GemaWarta – 04 Mei 2026 | Seorang wisatawan asal Norwegia berinisial MEB (34) meninggal dunia pada Sabtu, 2 Mei 2026 setelah tertabrak sebuah boat snorkeling di perairan Tanjung Pakaang, Desa Lembongan, Kecamatan Nusa Penida, Kabupaten Klungkung, Bali.
Menurut keterangan Kapolsek Nusa Penida I, Ketut Kesuma Jaya, korban sedang melakukan aktivitas spearfishing bersama rombongan pada pukul 09.40 WITA ketika sebuah perahu snorkeling melaju melewati area tersebut dan menabrak korban.
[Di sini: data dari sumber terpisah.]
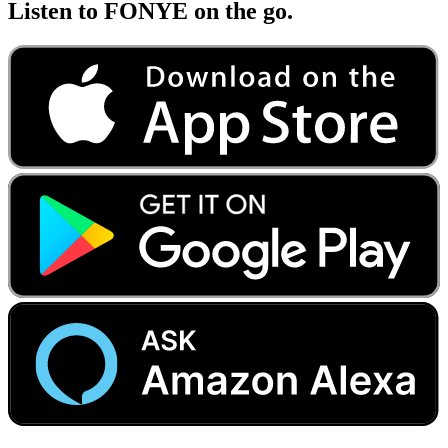
Listen to FONYE on the go.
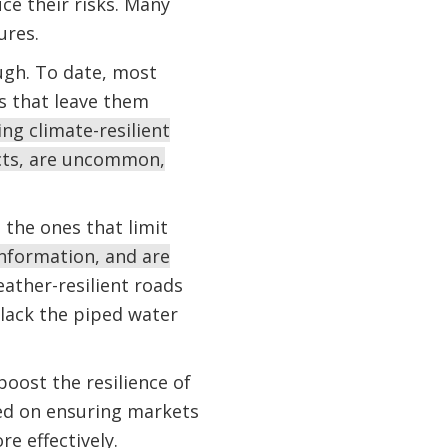
uce their risks. Many
ures.
ugh. To date, most
s that leave them
ng climate-resilient
ucts, are uncommon,
 the ones that limit
information, and are
ather-resilient roads
lack the piped water
oost the resilience of
sed on ensuring markets
e effectively.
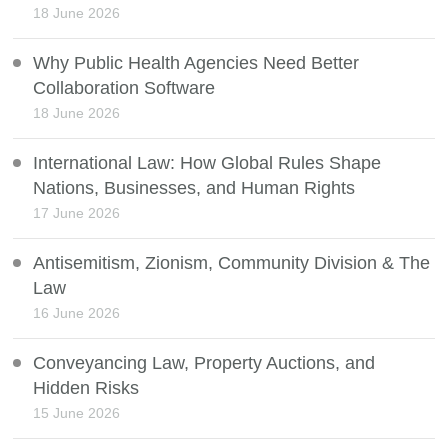
18 June 2026
Why Public Health Agencies Need Better
Collaboration Software
18 June 2026
International Law: How Global Rules Shape
Nations, Businesses, and Human Rights
17 June 2026
Antisemitism, Zionism, Community Division & The
Law
16 June 2026
Conveyancing Law, Property Auctions, and
Hidden Risks
15 June 2026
Tabrakan tersebut membuat korban terlempar ke dalam laut dan tenggelam.
Seorang penumpang kapal yang berada di lokasi segera menolong korban ke permukaan. Tim penyelamat dari Polsek Nusa Penida bersama petugas medis langsung dikerahkan ke lokasi. Korban dievakuasi ke Pelabuhan Toyapakeh, kemudian dibawa ke Klinik Nusa Medical untuk penanganan awal. Selama proses evakuasi tim medis melakukan upaya resusitasi jantung paru (RJP) selama kurang lebih satu jam, namun kondisi korban tidak membaik.
Hasil pemeriksaan awal mengungkapkan bahwa korban mengalami luka-luka serius, antara lain:
- Bruising pada dada kanan bagian bawah
- Patah tulang kaki kanan
- Luka robek pada paha kanan
Setelah upaya RJP, korban dinyatakan meninggal dunia. Jenazah kemudian dipindahkan ke Rumah Sakit Umum Pusat (RSUP) Prof. Dr. Ida Bagus Mantra, Denpasar untuk proses identifikasi dan penanganan selanjutnya.
Kapolsek Ketut Kesuma Jaya menjelaskan, “Kami bergerak cepat melakukan penanganan di lapangan, mulai dari evakuasi korban, mengamankan lokasi, hingga mengumpulkan keterangan para saksi. Kami juga berkoordinasi dengan pihak medis dan instansi terkait untuk penanganan lebih lanjut.” Penyidikan masih berlangsung, termasuk pengumpulan keterangan saksi, rekaman CCTV, serta data kapal snorkeling yang terlibat.
Pihak kepolisian mengingatkan seluruh pelaku wisata bahari, baik wisatawan maupun operator kapal, untuk selalu mengutamakan keselamatan. Aktivitas spearfishing dan snorkeling memerlukan koordinasi yang baik, penetapan zona aman, serta penggunaan peralatan keselamatan yang memadai.
Kasus ini menambah daftar insiden kecelakaan laut yang menimpa wisatawan asing di Bali pada tahun 2026, sekaligus menegaskan pentingnya pengawasan ketat terhadap operasional kapal wisata di daerah rawan. Meskipun upaya penyelamatan dan CPR telah dilakukan secara intensif, tragisnya, nyawa MEB tidak dapat diselamatkan.
Kejadian ini menjadi peringatan bagi semua pihak bahwa keselamatan di atas laut harus menjadi prioritas utama, baik bagi otoritas, penyedia jasa wisata, maupun para pengunjung.